• _Work to be completed_: Return each line of the listing that contains the string "Эффективность".

• _Data for this task_:
□ □ □ □ □
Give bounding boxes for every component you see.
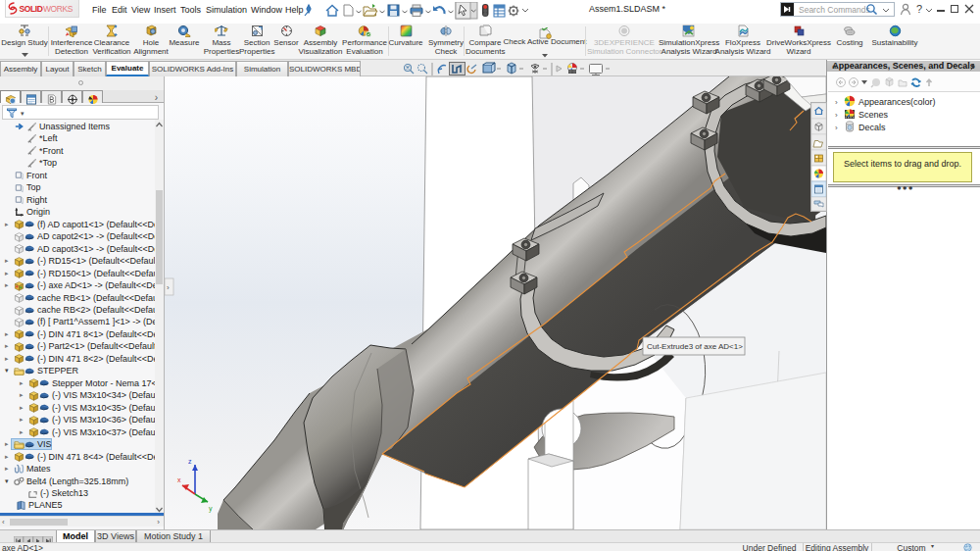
svg-text:WORKS: WORKS [43,4,74,14]
svg-text:x: x [177,476,181,483]
svg-text:Cut-Extrude3 of axe AD<1>: Cut-Extrude3 of axe AD<1> [647,342,743,351]
svg-text:z: z [188,458,192,465]
svg-text:y: y [209,505,213,513]
svg-text:›: › [167,283,170,292]
svg-text:SOLID: SOLID [20,4,43,14]
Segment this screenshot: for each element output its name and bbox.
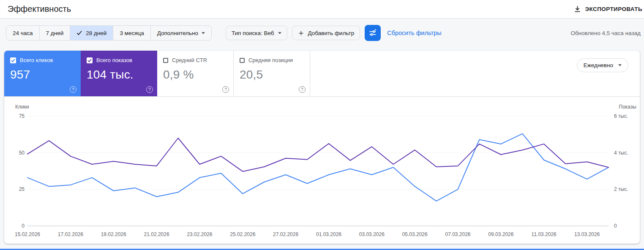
svg-text:01.03.2026: 01.03.2026 bbox=[316, 231, 341, 237]
checkbox-unchecked-icon[interactable] bbox=[240, 58, 245, 63]
add-filter-label: Добавить фильтр bbox=[308, 30, 355, 36]
export-label: ЭКСПОРТИРОВАТЬ bbox=[585, 6, 642, 12]
svg-text:13.03.2026: 13.03.2026 bbox=[574, 231, 600, 237]
clicks-impressions-line-chart[interactable]: 75502506 тыс.4 тыс.2 тыс.0КликиПоказы15.… bbox=[4, 102, 640, 242]
chevron-down-icon bbox=[202, 32, 205, 34]
help-icon[interactable]: ? bbox=[70, 86, 76, 93]
metric-label-row: Всего показов bbox=[87, 57, 151, 63]
svg-text:4 тыс.: 4 тыс. bbox=[614, 150, 628, 156]
date-range-label: 7 дней bbox=[46, 30, 64, 36]
date-range-3m[interactable]: 3 месяца bbox=[113, 26, 150, 40]
svg-text:25: 25 bbox=[19, 186, 25, 192]
add-filter-button[interactable]: Добавить фильтр bbox=[292, 26, 360, 40]
page-header: Эффективность ЭКСПОРТИРОВАТЬ bbox=[0, 0, 644, 19]
checkbox-unchecked-icon[interactable] bbox=[163, 58, 168, 63]
metric-label: Всего показов bbox=[96, 57, 132, 63]
metric-value: 104 тыс. bbox=[87, 68, 151, 82]
date-range-28d-selected[interactable]: 28 дней bbox=[70, 26, 113, 40]
filter-settings-button[interactable] bbox=[365, 25, 381, 41]
metric-label-row: Средняя позиция bbox=[240, 57, 304, 63]
date-range-more-label: Дополнительно bbox=[157, 30, 198, 36]
date-range-selector: 24 часа 7 дней 28 дней 3 месяца Дополнит… bbox=[6, 25, 212, 41]
metric-value: 957 bbox=[10, 68, 75, 82]
svg-text:0: 0 bbox=[614, 223, 617, 229]
help-icon[interactable]: ? bbox=[146, 86, 153, 93]
date-range-more[interactable]: Дополнительно bbox=[150, 26, 211, 40]
svg-text:09.03.2026: 09.03.2026 bbox=[488, 231, 513, 237]
svg-text:03.03.2026: 03.03.2026 bbox=[359, 231, 385, 237]
svg-text:11.03.2026: 11.03.2026 bbox=[532, 231, 557, 237]
performance-chart-area: 75502506 тыс.4 тыс.2 тыс.0КликиПоказы15.… bbox=[4, 97, 640, 244]
metric-total-clicks[interactable]: Всего кликов 957 ? bbox=[4, 51, 81, 96]
metrics-row: Всего кликов 957 ? Всего показов 104 тыс… bbox=[4, 51, 640, 97]
granularity-dropdown[interactable]: Ежедневно bbox=[577, 58, 628, 72]
date-range-label: 24 часа bbox=[13, 30, 33, 36]
reset-filters-link[interactable]: Сбросить фильтры bbox=[387, 30, 442, 36]
performance-card: Всего кликов 957 ? Всего показов 104 тыс… bbox=[4, 51, 640, 244]
date-range-label: 3 месяца bbox=[120, 30, 144, 36]
svg-text:25.02.2026: 25.02.2026 bbox=[230, 231, 255, 237]
metric-average-ctr[interactable]: Средний CTR 0,9 % ? bbox=[157, 51, 234, 96]
plus-icon bbox=[298, 30, 304, 36]
updated-status-text: Обновлено 4,5 часа назад bbox=[570, 30, 641, 36]
export-button[interactable]: ЭКСПОРТИРОВАТЬ bbox=[570, 3, 643, 16]
metric-label: Всего кликов bbox=[20, 57, 53, 63]
checkbox-checked-icon[interactable] bbox=[87, 57, 93, 63]
granularity-label: Ежедневно bbox=[584, 62, 613, 68]
search-type-label: Тип поиска: Веб bbox=[232, 30, 274, 36]
date-range-7d[interactable]: 7 дней bbox=[39, 26, 70, 40]
metric-label: Средняя позиция bbox=[248, 57, 293, 63]
metric-average-position[interactable]: Средняя позиция 20,5 ? bbox=[234, 51, 310, 96]
svg-text:07.03.2026: 07.03.2026 bbox=[445, 231, 470, 237]
date-range-24h[interactable]: 24 часа bbox=[6, 26, 39, 40]
metric-total-impressions[interactable]: Всего показов 104 тыс. ? bbox=[81, 51, 157, 96]
help-icon[interactable]: ? bbox=[222, 86, 229, 93]
svg-text:6 тыс.: 6 тыс. bbox=[614, 113, 628, 119]
metric-value: 0,9 % bbox=[163, 68, 227, 82]
metric-label-row: Средний CTR bbox=[163, 57, 227, 63]
download-icon bbox=[573, 5, 581, 13]
date-range-label: 28 дней bbox=[86, 30, 106, 36]
metric-label: Средний CTR bbox=[172, 57, 207, 63]
checkbox-checked-icon[interactable] bbox=[10, 57, 16, 63]
help-icon[interactable]: ? bbox=[299, 86, 306, 93]
filter-toolbar: 24 часа 7 дней 28 дней 3 месяца Дополнит… bbox=[6, 25, 641, 41]
metric-label-row: Всего кликов bbox=[10, 57, 75, 63]
page-title: Эффективность bbox=[8, 4, 71, 14]
metric-value: 20,5 bbox=[240, 68, 304, 82]
svg-text:05.03.2026: 05.03.2026 bbox=[402, 231, 428, 237]
check-icon bbox=[76, 30, 82, 35]
chevron-down-icon bbox=[618, 64, 622, 66]
tune-filter-icon bbox=[368, 28, 377, 38]
svg-text:27.02.2026: 27.02.2026 bbox=[273, 231, 298, 237]
svg-text:21.02.2026: 21.02.2026 bbox=[144, 231, 169, 237]
svg-text:15.02.2026: 15.02.2026 bbox=[15, 231, 40, 237]
svg-text:17.02.2026: 17.02.2026 bbox=[58, 231, 83, 237]
svg-text:Показы: Показы bbox=[619, 104, 636, 110]
svg-text:Клики: Клики bbox=[15, 104, 29, 110]
svg-text:19.02.2026: 19.02.2026 bbox=[101, 231, 126, 237]
chevron-down-icon bbox=[278, 32, 281, 34]
svg-text:50: 50 bbox=[19, 150, 25, 156]
svg-text:23.02.2026: 23.02.2026 bbox=[187, 231, 212, 237]
svg-text:2 тыс.: 2 тыс. bbox=[614, 186, 628, 192]
svg-text:75: 75 bbox=[19, 113, 25, 119]
svg-text:0: 0 bbox=[22, 223, 25, 229]
search-type-filter-chip[interactable]: Тип поиска: Веб bbox=[226, 26, 287, 40]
□ □ □ □ □
• _Reply_:
page-header: Эффективность ЭКСПОРТИРОВАТЬ bbox=[0, 0, 644, 19]
page-title: Эффективность bbox=[8, 4, 71, 14]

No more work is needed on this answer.